10 minutes ago, Jalopy said:

please explain how c can be constant everywhere in the universe

I don't know how you would expect me to do that, when I have told you that it's not, and conditions under which it fails to hold.

[Jalopy]

2 minutes ago, exchemist said:

So you simply dismiss my correction of your wrong statement by saying "even so"and just repeating the silly error.  

This is a waste of time. 

mass=gravity/weight

therefore

c=√e/(gravity/weight)

so c varies if gravity varies. 

in outer space, gravity = 0, therefore c = infinity.

true or false?

Edited March 3, 2022 by Jalopy

[exchemist]

1 minute ago, Jalopy said:

I rescind my 'even so' and venture the following response

please explain how c can be constant everywhere in the universe, given that;

mass=gravity/weight

therefore

c=√e/(gravity/weight)

so c varies if gravity varies. 

...[click]....

[Jalopy]

1 minute ago, exchemist said:

...[click]....

that doesnt explain anything!

4 minutes ago, swansont said:

I don't know how you would expect me to do that, when I have told you that it's not, and conditions under which it fails to hold.

is this conclusion correct, that

since

c=√e/(gravity/weight)

in outer space, gravity = 0,

therefore c = infinity in outer space.

 

[swansont]

5 minutes ago, Jalopy said:

 

is this conclusion correct, that

since

c=√e/(gravity/weight)

in outer space, gravity = 0,

therefore c = infinity in outer space.

 

No, since mass=gravity/weight is nonsense, as I have explained in another thread. Nothing valid can be derived from it.

[Jalopy]

15 minutes ago, swansont said:

No, since mass=gravity/weight is nonsense, as I have explained in another thread. Nothing valid can be derived from it.

I corrected that typo!
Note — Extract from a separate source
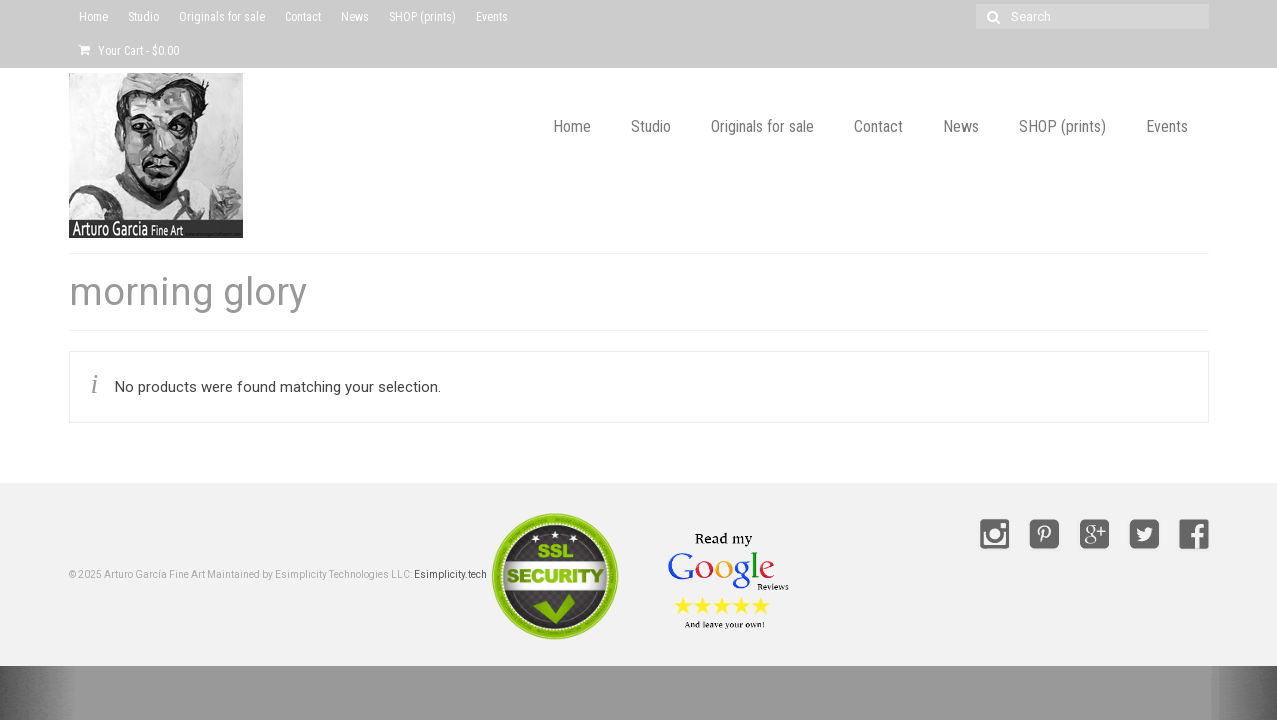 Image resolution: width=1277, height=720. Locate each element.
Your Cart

Here's my fresh theory

m= w/g

therefore 

c=√e/(w/g)

in outer space, g = 0

therefore

c=√e/(w/0)

c=√e/infinity

c=0 

That means, if a light beam was passed through outer space, it would stop moving and yet exist, for energy cannot be created or destroyed.

Then if gravity were thrust upon it, it would start moving, but slowly. 

That would explain how Einstein actually took a ride on a light beam, that's how he did it!  It was a slow moving light beam 

 

Edited March 3, 2022 by Jalopy

[swansont]

Dividing by zero is undefined, which is what happens when you try and use a crappy definition, which is what W/g is.